-- What you have to do --
Restate word for word the lines from the one bearing "save the bees and grow educational awareness." through the end of the entries below, and leave every picture out.

(Extracted page text data)
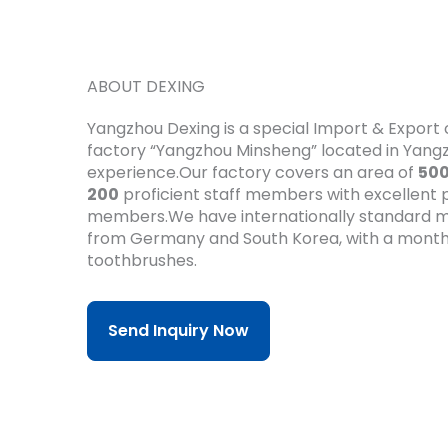
ABOUT DEXING
Yangzhou Dexing is a special Import & Expor
factory “Yangzhou Minsheng” located in Yan
experience.Our factory covers an area of
50
200
proficient staff members with excellent pr
members.We have internationally standard m
from Germany and South Korea, with a month
toothbrushes.
Send Inquiry Now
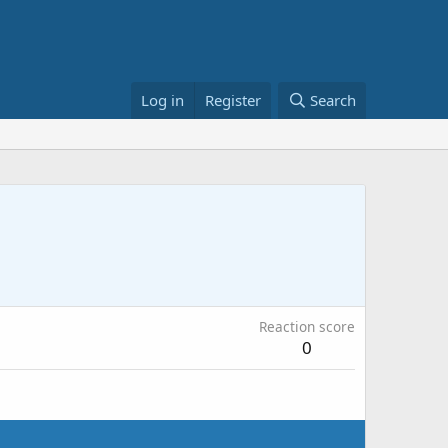
Log in
Register
Search
Reaction score
0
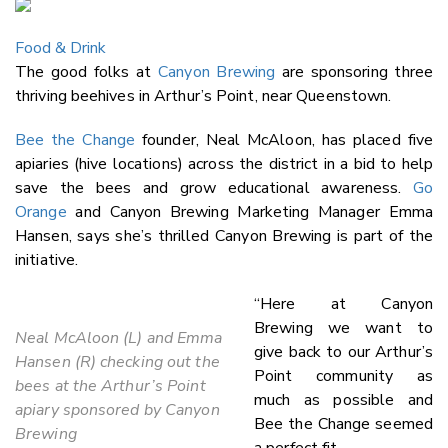
Email
Food & Drink
Twitter
The good folks at
Canyon Brewing
are sponsoring three
Faceboo
thriving beehives in Arthur’s Point, near Queenstown.
LinkedIn
Bee the Change
founder, Neal McAloon, has placed five
apiaries (hive locations) across the district in a bid to help
save the bees and grow educational awareness.
Go
Orange
and Canyon Brewing Marketing Manager Emma
Hansen, says she’s thrilled Canyon Brewing is part of the
initiative.
“Here at Canyon
Brewing we want to
Neal McAloon (L) and Emma
give back to our Arthur’s
Hansen (R) checking out the
Point community as
bees at the Arthur’s Point
much as possible and
apiary sponsored by Canyon
Bee the Change seemed
Brewing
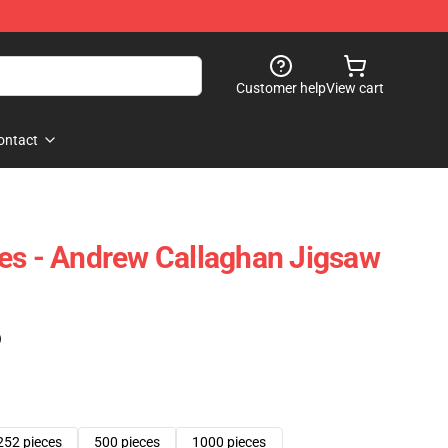
Customer help
View cart
ontact
es - Andrew Callaghan Jigsaw
)
252 pieces
500 pieces
1000 pieces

-- Your solution --
save the bees and grow educational awareness.
Go
Orange
and Canyon Brewing Marketing Manager Emma
Hansen, says she’s thrilled Canyon Brewing is part of the
initiative.
“Here at Canyon
Brewing we want to
Neal McAloon (L) and Emma
give back to our Arthur’s
Hansen (R) checking out the
Point community as
bees at the Arthur’s Point
much as possible and
apiary sponsored by Canyon
Bee the Change seemed
Brewing
Customer help
View cart
ontact
es - Andrew Callaghan Jigsaw
)
252 pieces
500 pieces
1000 pieces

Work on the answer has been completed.